## EXERCISE PROMPT:
Each entry shown below is to be reproduced exactly.

*** MATERIAL PROVIDED Section Begins ***

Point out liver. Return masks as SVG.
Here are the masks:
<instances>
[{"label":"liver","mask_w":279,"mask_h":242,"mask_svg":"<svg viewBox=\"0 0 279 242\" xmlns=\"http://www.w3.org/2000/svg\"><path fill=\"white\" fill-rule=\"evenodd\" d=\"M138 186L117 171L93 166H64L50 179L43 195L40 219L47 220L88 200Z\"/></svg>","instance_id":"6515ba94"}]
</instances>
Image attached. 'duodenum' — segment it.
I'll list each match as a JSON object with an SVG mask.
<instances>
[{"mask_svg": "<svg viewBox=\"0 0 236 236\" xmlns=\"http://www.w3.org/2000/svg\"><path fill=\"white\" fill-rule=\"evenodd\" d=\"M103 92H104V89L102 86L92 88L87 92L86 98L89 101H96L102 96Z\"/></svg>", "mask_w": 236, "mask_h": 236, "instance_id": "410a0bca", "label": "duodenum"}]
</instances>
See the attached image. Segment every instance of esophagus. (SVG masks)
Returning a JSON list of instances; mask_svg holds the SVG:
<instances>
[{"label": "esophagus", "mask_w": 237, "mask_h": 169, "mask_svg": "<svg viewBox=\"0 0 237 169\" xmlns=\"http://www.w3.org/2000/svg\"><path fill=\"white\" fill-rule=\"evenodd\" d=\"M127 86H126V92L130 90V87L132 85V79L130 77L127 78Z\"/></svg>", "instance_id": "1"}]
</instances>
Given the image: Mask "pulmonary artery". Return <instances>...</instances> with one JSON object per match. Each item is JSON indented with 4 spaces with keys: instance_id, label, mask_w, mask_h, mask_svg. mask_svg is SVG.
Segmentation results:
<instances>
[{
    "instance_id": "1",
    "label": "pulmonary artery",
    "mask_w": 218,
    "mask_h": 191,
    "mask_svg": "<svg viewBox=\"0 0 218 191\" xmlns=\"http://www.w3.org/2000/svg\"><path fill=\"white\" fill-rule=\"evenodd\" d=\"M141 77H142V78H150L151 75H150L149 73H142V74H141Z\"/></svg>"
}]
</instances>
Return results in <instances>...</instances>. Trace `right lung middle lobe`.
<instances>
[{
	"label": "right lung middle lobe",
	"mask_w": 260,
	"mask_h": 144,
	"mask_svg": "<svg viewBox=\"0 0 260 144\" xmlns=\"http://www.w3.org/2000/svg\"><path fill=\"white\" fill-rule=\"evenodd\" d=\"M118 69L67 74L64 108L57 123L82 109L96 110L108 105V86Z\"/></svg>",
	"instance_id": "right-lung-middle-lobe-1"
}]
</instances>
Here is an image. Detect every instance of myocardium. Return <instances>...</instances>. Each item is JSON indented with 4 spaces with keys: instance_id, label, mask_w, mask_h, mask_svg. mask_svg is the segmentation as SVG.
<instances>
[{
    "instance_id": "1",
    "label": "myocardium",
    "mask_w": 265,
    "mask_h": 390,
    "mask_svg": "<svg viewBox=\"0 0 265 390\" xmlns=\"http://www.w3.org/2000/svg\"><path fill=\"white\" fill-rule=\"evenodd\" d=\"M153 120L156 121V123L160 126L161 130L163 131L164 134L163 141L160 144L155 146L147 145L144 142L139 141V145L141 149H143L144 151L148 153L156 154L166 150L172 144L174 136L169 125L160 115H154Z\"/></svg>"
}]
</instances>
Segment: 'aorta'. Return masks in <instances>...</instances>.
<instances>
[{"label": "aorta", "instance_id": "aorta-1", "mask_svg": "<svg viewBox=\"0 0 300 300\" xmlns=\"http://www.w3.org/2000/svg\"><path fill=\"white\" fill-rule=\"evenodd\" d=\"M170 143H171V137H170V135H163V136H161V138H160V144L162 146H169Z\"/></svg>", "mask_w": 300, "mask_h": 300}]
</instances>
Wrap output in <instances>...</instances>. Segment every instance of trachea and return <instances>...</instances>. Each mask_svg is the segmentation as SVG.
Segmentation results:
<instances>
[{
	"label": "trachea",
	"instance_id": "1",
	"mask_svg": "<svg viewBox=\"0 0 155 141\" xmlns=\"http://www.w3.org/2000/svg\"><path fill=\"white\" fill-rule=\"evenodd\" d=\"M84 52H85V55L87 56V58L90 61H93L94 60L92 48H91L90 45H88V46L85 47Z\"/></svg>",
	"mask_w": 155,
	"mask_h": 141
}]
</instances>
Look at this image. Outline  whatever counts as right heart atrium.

*** MATERIAL PROVIDED Section Ends ***

## FINISHED TASK:
Point out liver. Return masks as SVG.
Here are the masks:
<instances>
[{"label":"liver","mask_w":279,"mask_h":242,"mask_svg":"<svg viewBox=\"0 0 279 242\" xmlns=\"http://www.w3.org/2000/svg\"><path fill=\"white\" fill-rule=\"evenodd\" d=\"M138 186L117 171L93 166H64L50 179L43 195L40 219L47 220L88 200Z\"/></svg>","instance_id":"6515ba94"}]
</instances>
Image attached. 'duodenum' — segment it.
I'll list each match as a JSON object with an SVG mask.
<instances>
[{"mask_svg": "<svg viewBox=\"0 0 236 236\" xmlns=\"http://www.w3.org/2000/svg\"><path fill=\"white\" fill-rule=\"evenodd\" d=\"M103 92H104V89L102 86L92 88L87 92L86 98L89 101H96L102 96Z\"/></svg>", "mask_w": 236, "mask_h": 236, "instance_id": "410a0bca", "label": "duodenum"}]
</instances>
See the attached image. Segment every instance of esophagus. (SVG masks)
Returning a JSON list of instances; mask_svg holds the SVG:
<instances>
[{"label": "esophagus", "mask_w": 237, "mask_h": 169, "mask_svg": "<svg viewBox=\"0 0 237 169\" xmlns=\"http://www.w3.org/2000/svg\"><path fill=\"white\" fill-rule=\"evenodd\" d=\"M127 86H126V92L130 90V87L132 85V79L130 77L127 78Z\"/></svg>", "instance_id": "1"}]
</instances>
Given the image: Mask "pulmonary artery". Return <instances>...</instances> with one JSON object per match. Each item is JSON indented with 4 spaces with keys: instance_id, label, mask_w, mask_h, mask_svg. mask_svg is SVG.
Segmentation results:
<instances>
[{
    "instance_id": "1",
    "label": "pulmonary artery",
    "mask_w": 218,
    "mask_h": 191,
    "mask_svg": "<svg viewBox=\"0 0 218 191\" xmlns=\"http://www.w3.org/2000/svg\"><path fill=\"white\" fill-rule=\"evenodd\" d=\"M141 77H142V78H150L151 75H150L149 73H142V74H141Z\"/></svg>"
}]
</instances>
Return results in <instances>...</instances>. Trace `right lung middle lobe`.
<instances>
[{
	"label": "right lung middle lobe",
	"mask_w": 260,
	"mask_h": 144,
	"mask_svg": "<svg viewBox=\"0 0 260 144\" xmlns=\"http://www.w3.org/2000/svg\"><path fill=\"white\" fill-rule=\"evenodd\" d=\"M118 69L67 74L64 108L57 123L82 109L96 110L108 105V86Z\"/></svg>",
	"instance_id": "right-lung-middle-lobe-1"
}]
</instances>
Here is an image. Detect every instance of myocardium. Return <instances>...</instances>. Each item is JSON indented with 4 spaces with keys: instance_id, label, mask_w, mask_h, mask_svg. mask_svg is the segmentation as SVG.
<instances>
[{
    "instance_id": "1",
    "label": "myocardium",
    "mask_w": 265,
    "mask_h": 390,
    "mask_svg": "<svg viewBox=\"0 0 265 390\" xmlns=\"http://www.w3.org/2000/svg\"><path fill=\"white\" fill-rule=\"evenodd\" d=\"M153 120L156 121V123L160 126L161 130L163 131L164 134L163 141L160 144L155 146L147 145L144 142L139 141V145L141 149H143L144 151L148 153L156 154L166 150L172 144L174 136L169 125L160 115H154Z\"/></svg>"
}]
</instances>
Segment: 'aorta'. Return masks in <instances>...</instances>.
<instances>
[{"label": "aorta", "instance_id": "aorta-1", "mask_svg": "<svg viewBox=\"0 0 300 300\" xmlns=\"http://www.w3.org/2000/svg\"><path fill=\"white\" fill-rule=\"evenodd\" d=\"M170 143H171V137H170V135H163V136H161V138H160V144L162 146H169Z\"/></svg>", "mask_w": 300, "mask_h": 300}]
</instances>
Wrap output in <instances>...</instances>. Segment every instance of trachea and return <instances>...</instances>. Each mask_svg is the segmentation as SVG.
Segmentation results:
<instances>
[{
	"label": "trachea",
	"instance_id": "1",
	"mask_svg": "<svg viewBox=\"0 0 155 141\" xmlns=\"http://www.w3.org/2000/svg\"><path fill=\"white\" fill-rule=\"evenodd\" d=\"M84 52H85V55L87 56V58L90 61H93L94 60L92 48H91L90 45H88V46L85 47Z\"/></svg>",
	"mask_w": 155,
	"mask_h": 141
}]
</instances>
Look at this image. Outline  whatever counts as right heart atrium.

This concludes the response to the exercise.